* **ABOUT THIS TASK**:
Without the pictures, give the records again exactly as they appear.

* **DATA UNDER STUDY**:
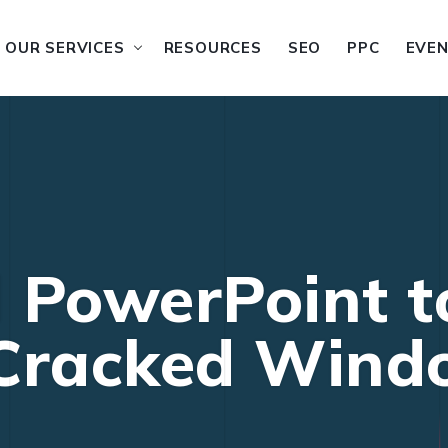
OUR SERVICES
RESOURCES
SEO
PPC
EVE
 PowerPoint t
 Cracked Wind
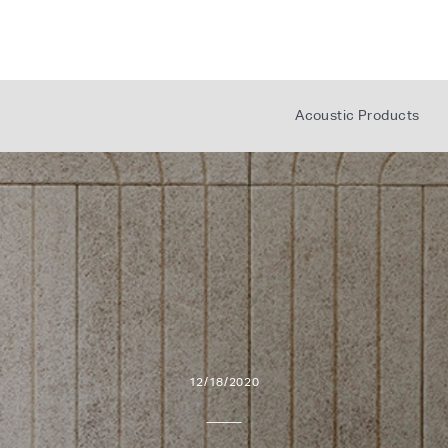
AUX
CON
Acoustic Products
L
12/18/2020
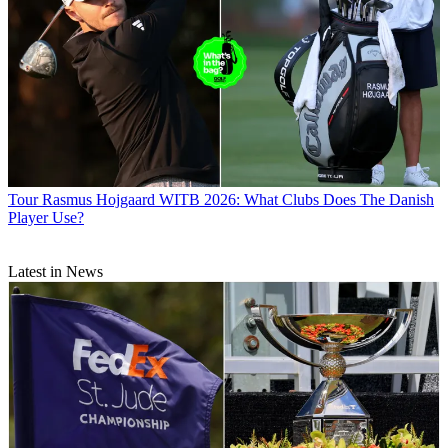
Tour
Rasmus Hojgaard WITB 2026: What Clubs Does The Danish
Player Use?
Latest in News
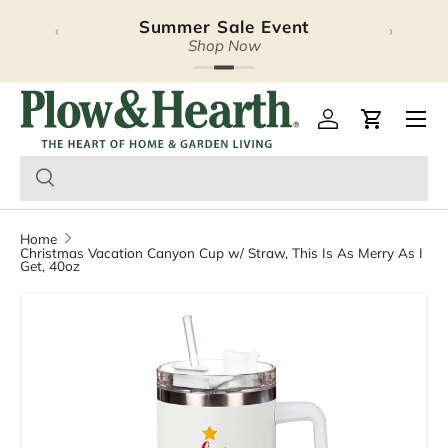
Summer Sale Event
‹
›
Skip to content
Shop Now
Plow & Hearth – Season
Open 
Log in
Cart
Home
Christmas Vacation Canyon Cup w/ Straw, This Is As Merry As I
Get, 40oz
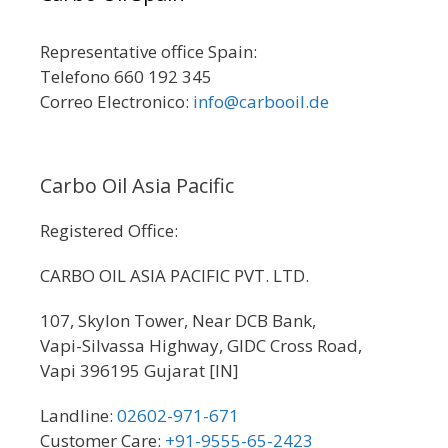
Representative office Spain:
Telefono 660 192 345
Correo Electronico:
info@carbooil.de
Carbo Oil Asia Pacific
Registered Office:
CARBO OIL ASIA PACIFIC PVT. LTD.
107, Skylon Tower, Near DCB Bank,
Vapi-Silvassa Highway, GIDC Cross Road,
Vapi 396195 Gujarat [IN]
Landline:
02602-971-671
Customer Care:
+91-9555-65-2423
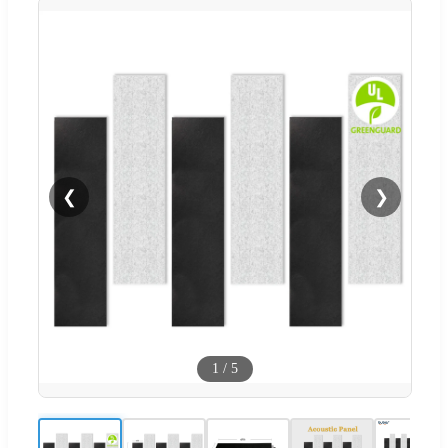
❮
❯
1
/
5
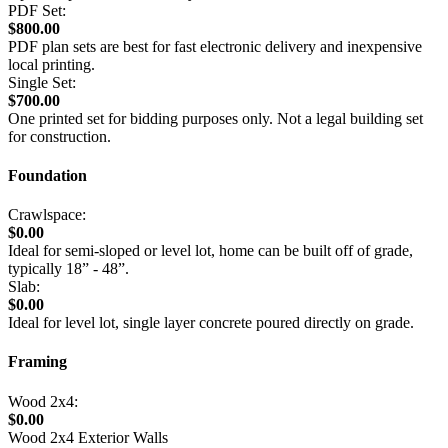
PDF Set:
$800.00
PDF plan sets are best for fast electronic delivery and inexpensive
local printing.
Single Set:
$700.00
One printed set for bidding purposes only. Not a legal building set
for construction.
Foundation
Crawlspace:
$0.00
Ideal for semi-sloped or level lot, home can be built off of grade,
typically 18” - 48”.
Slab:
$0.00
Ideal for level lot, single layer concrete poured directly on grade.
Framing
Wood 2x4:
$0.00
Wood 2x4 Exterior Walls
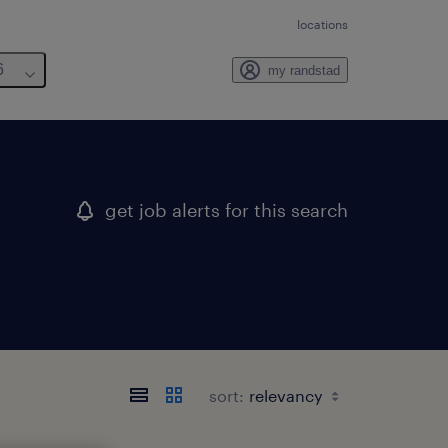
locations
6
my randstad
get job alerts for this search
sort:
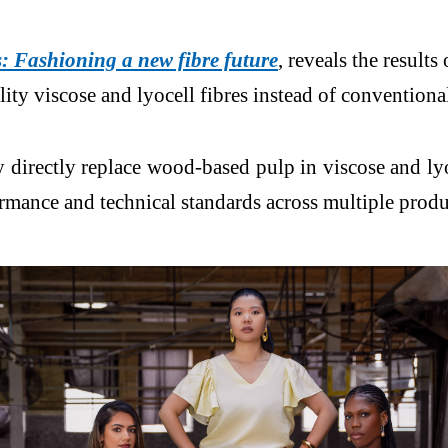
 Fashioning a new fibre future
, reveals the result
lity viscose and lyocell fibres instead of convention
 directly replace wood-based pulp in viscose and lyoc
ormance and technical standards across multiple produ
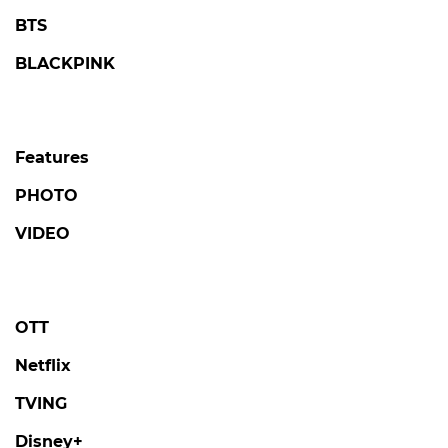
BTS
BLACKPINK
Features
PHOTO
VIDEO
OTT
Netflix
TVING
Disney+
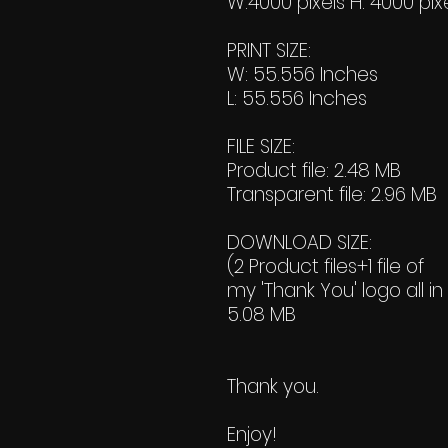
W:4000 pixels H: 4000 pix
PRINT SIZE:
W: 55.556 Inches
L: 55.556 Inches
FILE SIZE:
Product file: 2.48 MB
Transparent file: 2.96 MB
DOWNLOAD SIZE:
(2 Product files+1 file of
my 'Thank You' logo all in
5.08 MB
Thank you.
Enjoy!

* **RESULT OF THE TASK**:
OUR SERVICES
RESOURCES
SEO
PPC
EVE
 PowerPoint t
 Cracked Wind
AUX
CON
Acoustic Products
L
12/18/2020
Tour
Rasmus Hojgaard WITB 2026: What Clubs Does The Danish
Player Use?
Latest in News
Summer Sale Event
‹
›
Skip to content
Shop Now
Plow & Hearth – Season
Open 
Log in
Cart
Home
Christmas Vacation Canyon Cup w/ Straw, This Is As Merry As I
Get, 40oz
Representative office Spain:
Telefono 660 192 345
Correo Electronico:
info@carbooil.de
Carbo Oil Asia Pacific
Registered Office:
CARBO OIL ASIA PACIFIC PVT. LTD.
107, Skylon Tower, Near DCB Bank,
Vapi-Silvassa Highway, GIDC Cross Road,
Vapi 396195 Gujarat [IN]
Landline:
02602-971-671
Customer Care:
+91-9555-65-2423
❮
❯
1
/
5
PDF Set:
$800.00
PDF plan sets are best for fast electronic delivery and inexpensive
local printing.
Single Set:
$700.00
One printed set for bidding purposes only. Not a legal building set
for construction.
Foundation
Crawlspace:
$0.00
Ideal for semi-sloped or level lot, home can be built off of grade,
typically 18” - 48”.
Slab:
$0.00
Ideal for level lot, single layer concrete poured directly on grade.
Framing
Wood 2x4:
$0.00
Wood 2x4 Exterior Walls
locations
6
my randstad
get job alerts for this search
sort:
 Fashioning a new fibre future
, reveals the result
lity viscose and lyocell fibres instead of convention
 directly replace wood-based pulp in viscose and lyoc
ormance and technical standards across multiple produ
BTS
BLACKPINK
Features
PHOTO
VIDEO
OTT
Netflix
TVING
Disney+
W:4000 pixels H: 4000 pix
PRINT SIZE:
W: 55.556 Inches
L: 55.556 Inches
FILE SIZE:
Product file: 2.48 MB
Transparent file: 2.96 MB
DOWNLOAD SIZE:
(2 Product files+1 file of
my 'Thank You' logo all in
5.08 MB
Thank you.
Enjoy!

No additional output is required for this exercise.